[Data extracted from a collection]
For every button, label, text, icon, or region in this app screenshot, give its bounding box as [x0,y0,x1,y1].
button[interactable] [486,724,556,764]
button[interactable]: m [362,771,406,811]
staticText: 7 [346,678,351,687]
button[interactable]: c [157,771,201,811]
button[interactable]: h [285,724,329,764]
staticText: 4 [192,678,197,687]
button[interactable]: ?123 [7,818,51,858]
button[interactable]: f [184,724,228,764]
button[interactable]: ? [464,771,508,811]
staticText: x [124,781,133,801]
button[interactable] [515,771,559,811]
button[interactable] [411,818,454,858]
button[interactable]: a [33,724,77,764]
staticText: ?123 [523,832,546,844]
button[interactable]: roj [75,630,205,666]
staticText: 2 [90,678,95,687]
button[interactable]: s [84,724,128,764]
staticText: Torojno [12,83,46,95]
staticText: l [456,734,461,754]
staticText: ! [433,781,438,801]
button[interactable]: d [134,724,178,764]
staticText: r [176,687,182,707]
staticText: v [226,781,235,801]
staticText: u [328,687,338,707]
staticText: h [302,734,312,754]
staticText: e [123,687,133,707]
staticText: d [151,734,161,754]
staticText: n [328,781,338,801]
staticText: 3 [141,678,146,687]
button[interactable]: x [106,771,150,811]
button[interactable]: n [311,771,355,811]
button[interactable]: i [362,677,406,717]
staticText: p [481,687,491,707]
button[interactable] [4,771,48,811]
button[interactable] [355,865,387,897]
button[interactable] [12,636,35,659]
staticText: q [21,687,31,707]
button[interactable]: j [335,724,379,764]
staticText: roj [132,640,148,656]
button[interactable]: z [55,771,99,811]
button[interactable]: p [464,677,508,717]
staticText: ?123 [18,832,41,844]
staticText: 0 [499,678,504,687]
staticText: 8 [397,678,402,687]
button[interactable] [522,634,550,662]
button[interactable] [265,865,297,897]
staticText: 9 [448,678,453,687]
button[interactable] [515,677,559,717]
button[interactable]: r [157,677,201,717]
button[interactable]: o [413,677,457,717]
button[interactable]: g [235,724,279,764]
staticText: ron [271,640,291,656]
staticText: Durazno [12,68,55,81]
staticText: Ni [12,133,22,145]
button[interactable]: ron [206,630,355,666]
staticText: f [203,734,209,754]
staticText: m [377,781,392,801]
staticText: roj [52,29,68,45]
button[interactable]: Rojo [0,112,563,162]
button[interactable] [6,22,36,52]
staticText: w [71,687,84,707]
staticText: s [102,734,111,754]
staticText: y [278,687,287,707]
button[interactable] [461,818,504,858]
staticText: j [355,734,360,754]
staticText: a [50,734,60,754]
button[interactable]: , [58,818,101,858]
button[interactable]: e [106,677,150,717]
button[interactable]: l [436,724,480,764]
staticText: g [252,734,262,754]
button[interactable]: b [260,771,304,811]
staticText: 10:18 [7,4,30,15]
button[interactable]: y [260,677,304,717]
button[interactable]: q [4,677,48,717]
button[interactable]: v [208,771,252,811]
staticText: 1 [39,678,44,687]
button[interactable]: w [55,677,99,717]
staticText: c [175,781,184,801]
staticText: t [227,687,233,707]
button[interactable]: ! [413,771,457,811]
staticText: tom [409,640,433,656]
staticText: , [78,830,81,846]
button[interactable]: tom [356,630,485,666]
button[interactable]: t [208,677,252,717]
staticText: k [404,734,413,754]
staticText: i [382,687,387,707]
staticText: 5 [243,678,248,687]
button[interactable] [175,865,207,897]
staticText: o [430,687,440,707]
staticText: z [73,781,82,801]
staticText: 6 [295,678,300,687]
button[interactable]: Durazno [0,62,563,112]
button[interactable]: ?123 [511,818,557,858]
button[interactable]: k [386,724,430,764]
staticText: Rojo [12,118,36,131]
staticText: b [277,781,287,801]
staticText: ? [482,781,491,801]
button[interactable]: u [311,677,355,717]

==

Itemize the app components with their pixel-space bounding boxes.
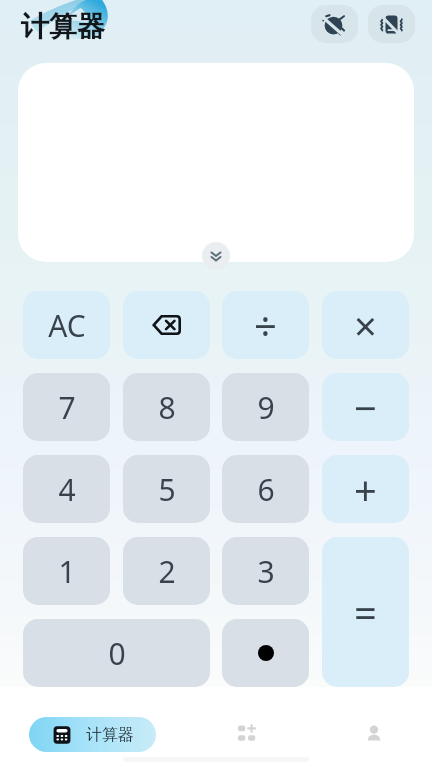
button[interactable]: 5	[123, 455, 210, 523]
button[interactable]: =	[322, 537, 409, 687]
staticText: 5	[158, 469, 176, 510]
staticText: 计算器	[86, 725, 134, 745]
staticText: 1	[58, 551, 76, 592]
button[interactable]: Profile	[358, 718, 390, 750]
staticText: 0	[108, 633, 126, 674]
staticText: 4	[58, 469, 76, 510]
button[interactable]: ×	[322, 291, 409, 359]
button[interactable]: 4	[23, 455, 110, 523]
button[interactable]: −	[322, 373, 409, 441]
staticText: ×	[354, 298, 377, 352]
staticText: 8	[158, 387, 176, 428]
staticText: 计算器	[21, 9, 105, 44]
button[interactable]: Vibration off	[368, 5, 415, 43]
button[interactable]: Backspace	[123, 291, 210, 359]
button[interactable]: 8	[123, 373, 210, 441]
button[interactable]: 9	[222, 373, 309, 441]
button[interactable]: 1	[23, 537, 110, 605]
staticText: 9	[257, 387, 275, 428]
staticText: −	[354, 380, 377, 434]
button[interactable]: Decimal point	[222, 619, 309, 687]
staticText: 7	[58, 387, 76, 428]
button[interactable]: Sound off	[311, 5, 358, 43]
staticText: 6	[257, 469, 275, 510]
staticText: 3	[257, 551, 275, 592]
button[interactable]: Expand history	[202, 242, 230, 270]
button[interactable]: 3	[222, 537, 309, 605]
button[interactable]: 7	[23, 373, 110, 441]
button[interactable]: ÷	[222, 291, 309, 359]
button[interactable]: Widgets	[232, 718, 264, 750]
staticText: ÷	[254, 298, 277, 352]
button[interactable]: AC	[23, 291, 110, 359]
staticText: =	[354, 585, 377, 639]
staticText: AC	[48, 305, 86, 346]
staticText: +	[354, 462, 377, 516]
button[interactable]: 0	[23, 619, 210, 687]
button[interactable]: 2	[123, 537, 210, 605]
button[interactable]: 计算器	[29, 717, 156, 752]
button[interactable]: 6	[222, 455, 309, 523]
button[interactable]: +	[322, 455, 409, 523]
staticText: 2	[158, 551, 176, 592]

(Task details)
Please give the number of lines above in which the word "bounding" appears, without any other text.

(Answer box)
2